● Problem to work on:
Under this task are some entries; return every one of them exactly.

---------- Recorded information

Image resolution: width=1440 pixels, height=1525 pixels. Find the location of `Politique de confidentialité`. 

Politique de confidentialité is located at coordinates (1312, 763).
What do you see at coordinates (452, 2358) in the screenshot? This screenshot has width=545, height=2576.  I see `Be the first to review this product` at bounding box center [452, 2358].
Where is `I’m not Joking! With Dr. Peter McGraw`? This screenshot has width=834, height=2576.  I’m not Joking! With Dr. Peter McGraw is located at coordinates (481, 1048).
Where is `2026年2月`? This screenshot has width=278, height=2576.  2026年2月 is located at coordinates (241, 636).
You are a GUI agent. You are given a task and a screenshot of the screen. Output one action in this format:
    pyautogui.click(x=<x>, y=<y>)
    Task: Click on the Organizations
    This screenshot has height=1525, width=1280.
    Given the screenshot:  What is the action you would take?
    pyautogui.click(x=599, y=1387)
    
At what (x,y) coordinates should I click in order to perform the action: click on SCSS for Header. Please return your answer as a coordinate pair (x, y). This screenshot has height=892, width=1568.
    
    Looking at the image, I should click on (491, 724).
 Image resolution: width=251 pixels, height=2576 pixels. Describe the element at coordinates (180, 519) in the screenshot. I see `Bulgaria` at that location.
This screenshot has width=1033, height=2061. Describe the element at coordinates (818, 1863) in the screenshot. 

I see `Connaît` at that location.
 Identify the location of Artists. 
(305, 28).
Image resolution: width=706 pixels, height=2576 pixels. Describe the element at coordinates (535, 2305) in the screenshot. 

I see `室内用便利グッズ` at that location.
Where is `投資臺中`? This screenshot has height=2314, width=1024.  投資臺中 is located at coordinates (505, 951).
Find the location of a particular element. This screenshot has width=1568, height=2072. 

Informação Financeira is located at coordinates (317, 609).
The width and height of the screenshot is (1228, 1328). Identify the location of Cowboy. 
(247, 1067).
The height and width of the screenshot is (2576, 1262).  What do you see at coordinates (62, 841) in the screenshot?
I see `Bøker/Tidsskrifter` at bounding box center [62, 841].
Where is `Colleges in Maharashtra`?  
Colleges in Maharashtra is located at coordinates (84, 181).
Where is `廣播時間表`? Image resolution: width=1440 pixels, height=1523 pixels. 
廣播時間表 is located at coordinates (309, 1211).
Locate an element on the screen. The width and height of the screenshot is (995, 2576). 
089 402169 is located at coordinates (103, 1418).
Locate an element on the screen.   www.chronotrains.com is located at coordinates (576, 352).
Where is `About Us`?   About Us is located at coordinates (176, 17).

--------------------

● Your solution:
Image resolution: width=1440 pixels, height=1525 pixels. Find the location of `Politique de confidentialité`. 

Politique de confidentialité is located at coordinates (1312, 763).
What do you see at coordinates (452, 2358) in the screenshot? This screenshot has width=545, height=2576.  I see `Be the first to review this product` at bounding box center [452, 2358].
Where is `I’m not Joking! With Dr. Peter McGraw`? This screenshot has width=834, height=2576.  I’m not Joking! With Dr. Peter McGraw is located at coordinates (481, 1048).
Where is `2026年2月`? This screenshot has width=278, height=2576.  2026年2月 is located at coordinates (241, 636).
You are a GUI agent. You are given a task and a screenshot of the screen. Output one action in this format:
    pyautogui.click(x=<x>, y=<y>)
    Task: Click on the Organizations
    This screenshot has height=1525, width=1280.
    Given the screenshot:  What is the action you would take?
    pyautogui.click(x=599, y=1387)
    
At what (x,y) coordinates should I click in order to perform the action: click on SCSS for Header. Please return your answer as a coordinate pair (x, y). This screenshot has height=892, width=1568.
    
    Looking at the image, I should click on (491, 724).
 Image resolution: width=251 pixels, height=2576 pixels. Describe the element at coordinates (180, 519) in the screenshot. I see `Bulgaria` at that location.
This screenshot has width=1033, height=2061. Describe the element at coordinates (818, 1863) in the screenshot. 

I see `Connaît` at that location.
 Identify the location of Artists. 
(305, 28).
Image resolution: width=706 pixels, height=2576 pixels. Describe the element at coordinates (535, 2305) in the screenshot. 

I see `室内用便利グッズ` at that location.
Where is `投資臺中`? This screenshot has height=2314, width=1024.  投資臺中 is located at coordinates (505, 951).
Find the location of a particular element. This screenshot has width=1568, height=2072. 

Informação Financeira is located at coordinates (317, 609).
The width and height of the screenshot is (1228, 1328). Identify the location of Cowboy. 
(247, 1067).
The height and width of the screenshot is (2576, 1262).  What do you see at coordinates (62, 841) in the screenshot?
I see `Bøker/Tidsskrifter` at bounding box center [62, 841].
Where is `Colleges in Maharashtra`?  
Colleges in Maharashtra is located at coordinates (84, 181).
Where is `廣播時間表`? Image resolution: width=1440 pixels, height=1523 pixels. 
廣播時間表 is located at coordinates (309, 1211).
Locate an element on the screen. The width and height of the screenshot is (995, 2576). 
089 402169 is located at coordinates (103, 1418).
Locate an element on the screen.   www.chronotrains.com is located at coordinates (576, 352).
Where is `About Us`?   About Us is located at coordinates (176, 17).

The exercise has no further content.